I created a graph using graphx and now I need to extract sub-graphs from the original graph. users_graph is an RDD which has a sub-graph indexed to a user. The problem is that these sub-graphs are not getting computed. I get a java.lang.NullPointerException exception when I try to operate on these sub-graphs.

class VertexProperty(val id:Long) extends Serializable
case class User(val userId:Long, var offset:Int, val userCode:String, val Name:String, val Surname:String, val organizational_unit:String, val UME:String, val person_type:String, val SOD_HIGH:String, val SOD_MEDIUM:String, val SOD_LOW:String, val Under_mitigated:String) extends VertexProperty(userId)
case class Account(val accountId:Long, var offset:Int, val userCode:String, val userId:String, val account_creation_date:String, var disabled:String, var forcechangepwd:String, var pwdlife:String, var numberloginerror:String, var lastchangepwd:String, var lastlogin:String, var lastwronglogin:String, var state:String, var expire:String, var last_cert_time:String, var creation_date:String, var creation_user:String,var challenge_counter:String, var challenge_failed_attempt:String) extends VertexProperty(accountId) //Check if userCode is actually the code in this example.
case class Application(var applicationId:Long, var offset:Int, var Name:String, var Description:String, var Target:String, var Owner:String, var Ownercode:String, var Creation_date:String, var Creation_user:String) extends VertexProperty(applicationId)
case class Entitlement(val entitlementId:Long, var offset:Int, val Name:String, var Code:String, var Description:String, var Type:String, var Application:String, var Administrative:String, var Parent_ID:String, var Owner_code:String, var Scope_type:String, var Business_name:String, var Business_policy:String, var SOD_high:String, var SOD_medium:String, var SOD_low:String) extends VertexProperty(entitlementId)

/*
Some code for computing vertexRDD and edges
*/    

val graph: Graph[VertexProperty,String] = Graph(vertexRDD, edges, new VertexProperty(-1))
val triplets = graph.triplets
val temp = triplets.map(t => t.attr)
val distinct_users = temp.distinct.filter(t => t != "NULL")
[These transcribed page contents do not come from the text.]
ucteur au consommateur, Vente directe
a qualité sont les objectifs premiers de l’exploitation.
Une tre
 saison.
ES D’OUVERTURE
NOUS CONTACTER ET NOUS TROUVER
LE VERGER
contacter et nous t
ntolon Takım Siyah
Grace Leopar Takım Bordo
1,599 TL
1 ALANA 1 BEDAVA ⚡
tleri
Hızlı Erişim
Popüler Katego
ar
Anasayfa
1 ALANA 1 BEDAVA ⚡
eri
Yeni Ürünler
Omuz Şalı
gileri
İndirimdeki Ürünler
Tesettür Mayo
var bcast_graph = sc.broadcast(graph)
val users_graph = distinct_users.map(du => du -> bcast_graph.value.subgraph(epred = t => t.attr == du))

Solution

  • Long story short, you can't broadcast a Graph because it contains an RDD (actually a couple of them). And you cannot use a Graphin a map function on an RDD because it is composed of RDDs.
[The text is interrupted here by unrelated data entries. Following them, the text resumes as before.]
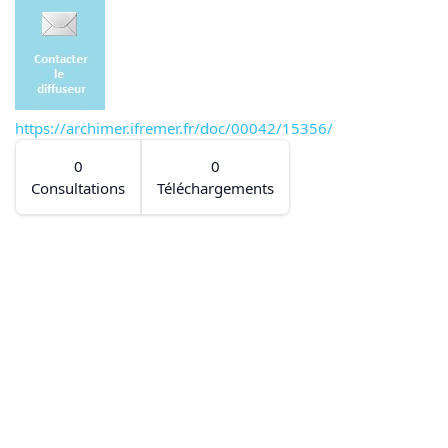
https://archimer.ifremer.fr/doc/00042/15356/
0
0
Consultations
Téléchargements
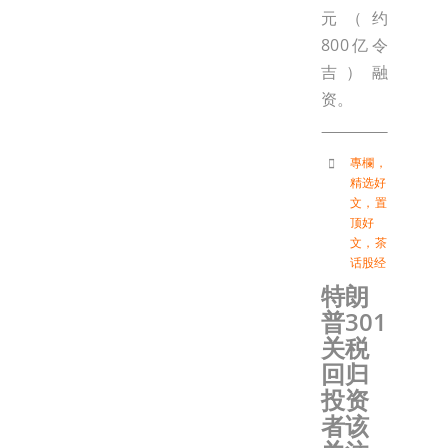
元（约
800亿令
吉）融
资。
專欄
，
精选好
文
，
置
顶好
文
，
茶
话股经
特朗
普301
关税
回归
投资
者该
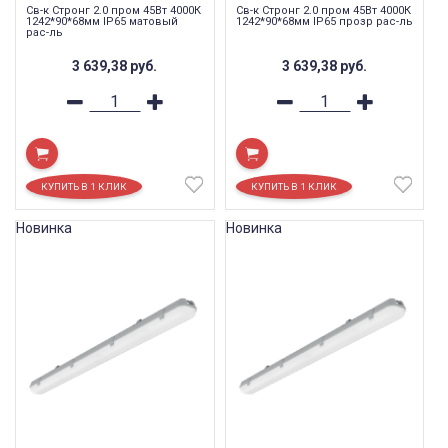
Св-к Стронг 2.0 пром 45Вт 4000К
Св-к Стронг 2.0 пром 45Вт 4000К
1242*90*68мм IP65 матовый
1242*90*68мм IP65 прозр рас-ль
рас-ль
3 639,38
руб.
3 639,38
руб.
Новинка
Новинка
    Like I said, it's a long story why you cannot do either of those -- and they're really 2 sides of the same coin. It's the same issue you are up against either way.

    Spark is built on a master / slave concept. It's in the master's memory space where RDDs and the meta-actions associated with them are defined. But the code -- the ... inside map(...) -- gets executed on the slaves (called executors). Your map code cannot run inside the executors when you refer to a different RDD in any way -- and broadcast is never going to help, because the RDD references can only exist in the master.

    What can you do instead? You have two options:

    1. Collect the data you need using collect(), and either broadcast that data or just refer to it inside of your map code. collect() pulls all the data into the master, but most importantly for your issue it means that you can now refer to the data without using an RDD reference, so you can ship the collected data out to your executors -- either by using broadcast or just by referring to them in your map(...) code (Spark will ship copies of the data to your executors). Which of these works -- or whether either will -- depends on your data size, speed expectations, etc.
    2. Use RDD.join() or RDD.cogroup() to work on the two Graphs at the same time.

    Both of these are complicated by the fact that you are working on a higher-order structure -- a GraphX Graph. You are going to have to work on the separate Graph.vertices and Graph.edges RDDs separately, do your collect() or join() and then re-build the final Graph by stitching together the appropriate RDDs.